Currently HBT arranges snapshot particles for easy lookup by ID by putting different ranges of IDs on different MPI ranks. The algorithm used to determine the assignment of ID ranges to ranks seems to become very slow on hydro runs where the IDs are not a contiguous sequence.

This pull request modifies the code to distribute particles according to the hash of their ID. Assigning particles to ranks is then just done by rank = hash(id) % comm_size, which is simple and fast but we rely on the hash values being evenly distributed to ensure reasonable load balancing.

jchelly commented 2 months ago

This is not ready to merge. I get a failed assert() on the small Colibre test,

jchelly commented 2 months ago

The problem was that in SubhaloSnapshot_t::UpdateMostBoundPosition we're looking for particles by ID but we don't know their type so we don't know if they should be found. I've set Type=TypeMax in this case to avoid triggering the check. This didn't show up previously because I was using the orphan_tracers branch so the tracers could never disappear.
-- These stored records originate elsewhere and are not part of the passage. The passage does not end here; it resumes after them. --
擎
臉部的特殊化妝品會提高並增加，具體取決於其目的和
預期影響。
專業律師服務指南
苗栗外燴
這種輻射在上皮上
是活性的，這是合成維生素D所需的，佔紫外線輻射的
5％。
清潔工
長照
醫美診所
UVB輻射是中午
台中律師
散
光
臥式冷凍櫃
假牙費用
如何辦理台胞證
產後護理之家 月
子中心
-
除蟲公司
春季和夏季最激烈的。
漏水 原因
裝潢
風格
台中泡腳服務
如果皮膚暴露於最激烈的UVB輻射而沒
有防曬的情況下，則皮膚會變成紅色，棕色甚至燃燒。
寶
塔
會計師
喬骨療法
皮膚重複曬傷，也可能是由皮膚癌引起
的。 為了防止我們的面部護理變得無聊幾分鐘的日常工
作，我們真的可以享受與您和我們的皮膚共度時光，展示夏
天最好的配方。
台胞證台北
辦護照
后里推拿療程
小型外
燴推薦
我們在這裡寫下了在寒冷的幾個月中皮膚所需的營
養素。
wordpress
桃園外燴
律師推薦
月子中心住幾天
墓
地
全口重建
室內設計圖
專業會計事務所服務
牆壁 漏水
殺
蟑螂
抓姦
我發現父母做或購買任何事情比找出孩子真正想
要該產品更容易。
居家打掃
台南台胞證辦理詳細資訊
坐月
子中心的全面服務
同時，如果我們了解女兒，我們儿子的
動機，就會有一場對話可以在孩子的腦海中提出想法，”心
jchelly commented 2 months ago

Now that the orphan_tracers branch is merged we always expect tracers to exist, so when the particle exchanger is called from UpdateMostBoundPosition we can assert that all particles should be found.

jchelly commented 2 months ago

On the small Colibre test this now gives almost identical output to master if I run on one thread and disable random sampling. If I look at the final output the number of subhalos is identical and all of their properties are identical except for the Rank (many differences), Depth (one subhalo differs) and SnapshotIndexOfLastIsolation (one subhalo differs).

I think maybe I've inadvertently changed the ordering of subhalos that have the same mass within their host halo.

jchelly commented 2 months ago

If I modify CompareMass_t to use the TrackId as a tie breaker when the masses are equal, then this branch and master produce output that is identical at snapshot 15 except for rounding error level differences in SpecificSelfPotentialEnergy for five halos.

jchelly commented 1 month ago

This now sorts subhalos within a halo by Vmax where they have the same bound mass. The vmax calculation has to be moved so that it happens before the sorting operation.

jchelly commented 1 month ago

Using Vmax instead of TrackId doesn't seem to be enough to make the ranks match between this and master, possibly due to orphans with Vmax=0. I've implemented Matthieu's suggestion of using the most bound particle ID where Vmax is equal.

jchelly commented 1 month ago

In this branch not all duplicate particles have been removed, so using the MostBoundParticleId isn't enough either! Some pairs of subhalos in the Colibre test have Mbound=0, Vmax=0, and equal most bound particle IDs!

jchelly commented 1 month ago

To test this I'm comparing output between two versions of the code:

This should test just the effect of distributing the snapshot particles differently. I didn't use master because it still has a buffer overflow until remove_duplicate_particles_in_mergers is merged.

jchelly commented 1 month ago

I left a pair of Colibre test runs going last night and they produced identical results apart from a bit of rounding error in SpecificSelfPotentialEnergy. So it appears that partitioning the particles differently between ranks has no effect on the output as long as we specify a definite ranking order within halos.

I'll take a look at the rest of your comments now.

jchelly commented 1 month ago

I'll check my test still works with these changes and then I think this is ready to merge.

VictorForouhar commented 1 month ago

Excellent, thanks! :D

jchelly commented 1 month ago

The test output matches and it completes with asserts enabled, so I'l merge this now.